Drought-Community status reports

February 20, 2002

Drought-Community status reports

Following is a glance at the effects of the drought on municipalities in the Tri-State area.


Washington County


The city reports the water supply, which is fed by the Potomac River, is low, but not at a critical level.

Mount Aetna

The spring and well that supply public water to the Mount Aetna area are at low levels. Water use restrictions that are in effect prohibit washing cars, sidewalks or houses and require residents to fix leaks and take quick showers.


The town reports no problems with its water supply, which comes from two wells.

Boonsboro, Keedysville

There has been no significant drop in the water supply for the towns, which comes from two wells and from Keedysville and Warrenteltz springs.


Clear Spring

The town is served by three wells that empty into a reservoir, where the water level is reported stable. The historic spring from which the town derives its name has gone dry. It did not supply water to the town.

Williamsport, Funkstown, Smithsburg

All three towns get their water from Hagerstown. No problems with the water supply were reported.


Water is supplied by Washington County. No problems were reported.

Frederick County


The city of Frederick is under a drought warning mandated by the Maryland Department of Environment. Water restrictions are voluntary for the city's 57,000 water users. A drought warning is issued when stream flows and ground water levels fall below a designated level and reservoirs contain between 60 and 90 days of storage.

The Monocacy River, Linganore Creek and a mountain source feeding into a 7,000-acre watershed are the water sources for the city. Director of Public Works Fred Eisenhart said the river is running at 25 percent of its normal flow, and the mountain source is feeding into the reservoir at about one-third of its normal rate.

Linganore Lake is full, but the level of water flowing into the spillway is greatly reduced, causing a noticeable difference in the creek flow, he said.


Franklin and Fulton Counties are under a drought emergency. Nonessential use of water is prohibited.

Franklin County


The reservoir serving Waynesboro is down 13 feet 11 inches. The reservoir is fed by East Branch of Antietam Creek. The reservoir, which holds 150 million gallons, is at 40 percent capacity. Antietam Creek is running at one-third its normal capacity, said John Verrico, spokesperson for the Maryland Department of Environment.

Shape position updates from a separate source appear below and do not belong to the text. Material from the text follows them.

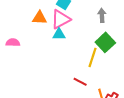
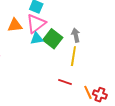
gray arrow: (102, 15) -> (76, 35), moved
green square: (105, 42) -> (53, 39), moved

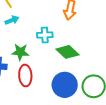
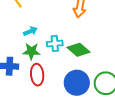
cyan arrow: (12, 20) -> (30, 31), moved
cyan cross: (45, 35) -> (55, 44), moved

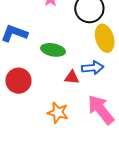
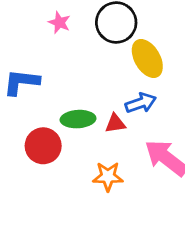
green ellipse: (53, 50) -> (78, 119), moved

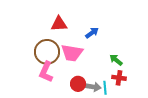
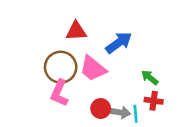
blue arrow: (92, 33) -> (119, 43), size x1.5
pink trapezoid: (72, 53) -> (93, 68), turned 30

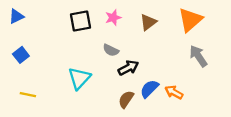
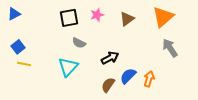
gray semicircle: (111, 50) -> (79, 43), moved
orange arrow: (174, 92) -> (149, 79), turned 77
yellow line: (28, 95) -> (24, 64), moved

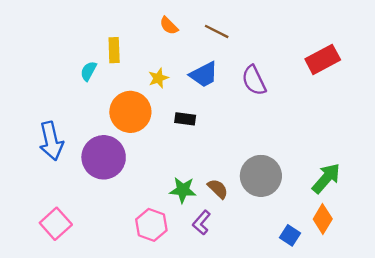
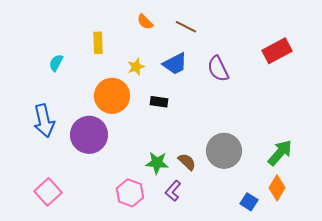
cyan semicircle: (88, 71) -> (56, 63), moved

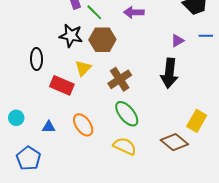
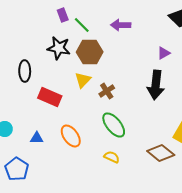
yellow triangle: (83, 68) -> (83, 80), moved
brown cross: (120, 79) -> (107, 91), size x0.7
yellow semicircle: (125, 146) -> (112, 157), size x0.7

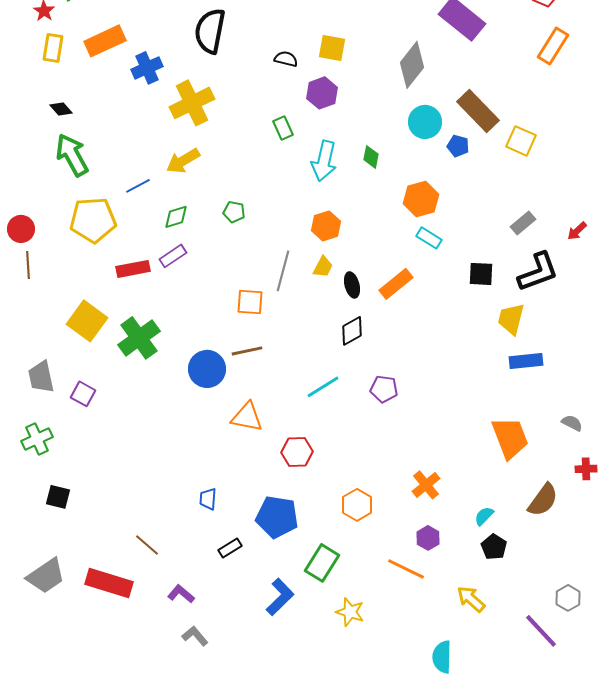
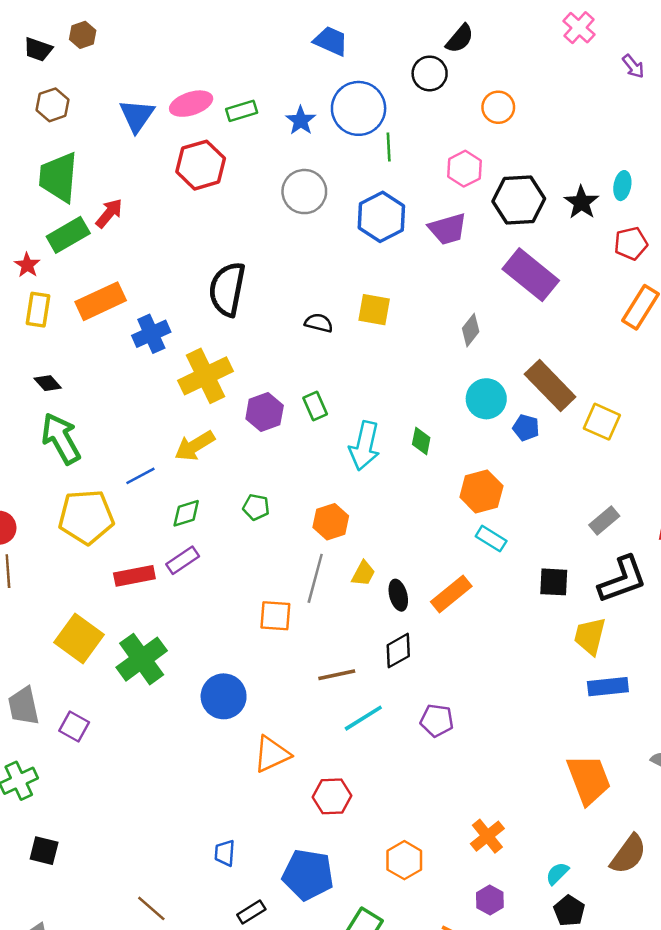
gray diamond: (412, 65) -> (471, 330), size x0.6
purple hexagon: (322, 93) -> (265, 412), moved
orange hexagon: (326, 226) -> (331, 522), moved
brown line: (247, 351) -> (337, 675), moved
orange triangle: (247, 417) -> (272, 754), turned -36

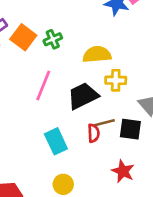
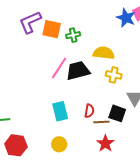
orange square: (23, 37) -> (52, 29), turned -36
black trapezoid: (83, 96) -> (78, 71), moved
brown line: (104, 123) -> (101, 122), moved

The 13 million-gallon reservoir is a foot below normal. The borough pumps directly from two springs to a water treatment plant for direct use, while water from three springs and two wells goes directly into the reservoir. During normal precipitation levels the reservoir is overflowing and the wells are not used, said Ken Myers, area water authority manager. The reservoir is used as a back-up water supply. The springs and wells are producing at less than half their normal capacity.

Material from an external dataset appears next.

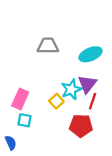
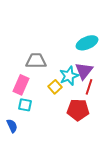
gray trapezoid: (48, 46) -> (36, 61), moved

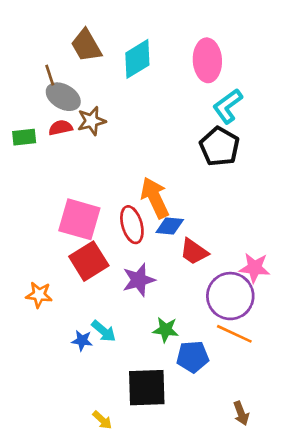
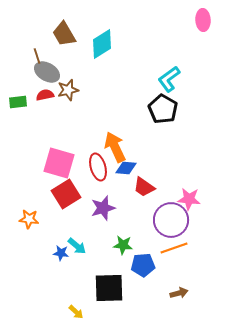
pink ellipse: (207, 60) -> (203, 20), moved, size x0.7
orange line: (234, 334) -> (174, 248), turned -44
brown arrow: (241, 413) -> (179, 293), moved, turned -84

The reservoir is 16 feet below the spillway, or at about 60 percent capacity.


The reservoir is fed by Mountain and Buck Run wells. Borough Manager Thelma Ambrose said they are flowing at a sufficient rate, but residents are asked to conserve water.

Mont Alto

The reservoir is in an overflow state. They have cut back the amount of water pumped from the well by about 50 million gallons per minute due to the sediment found in the water. The cut back is not due to precipitation levels.


Berkeley County


The town receives its water from springs and a quarry. Martinsburg Mayor George Karos said the water supply is low but there are no restrictions on water use, although residents are being asked to conserve.

Morgan County

Berkeley Springs

The Lord Fairfax Springs that supply Berkeley Springs with water are producing a sufficient amount to meet the needs of the approximately 4,000 users, Director of Public Utilities Thomas Hall said.

Jefferson County

Harpers Ferry, Bolivar

The water source for Harpers Ferry and Bolivar is Elk Creek, which Harpers Ferry Mayor Jim Addy said is running fairly well but is somewhat low. He said if the precipitation level remains the same, water restrictions will be implemented by summer


The town uses the Potomac River as its water source, and supplies the surrounding area within a two-mile radius. Water Department Superintendent Bill Myers said the river is the lowest it has been in a while, but at this time he doesn't foresee the need for restrictions. Maryland has jurisdiction over the river, so if the state implements water restrictions, Shepherdstown must abide by them.

Charles Town, Ranson

Those towns and the surrounding area receive their water from the Shenandoah River. Charles Town City Manager Jane Arnett said there has been no drop in the water levels, and the drought has had no impact on the water supply.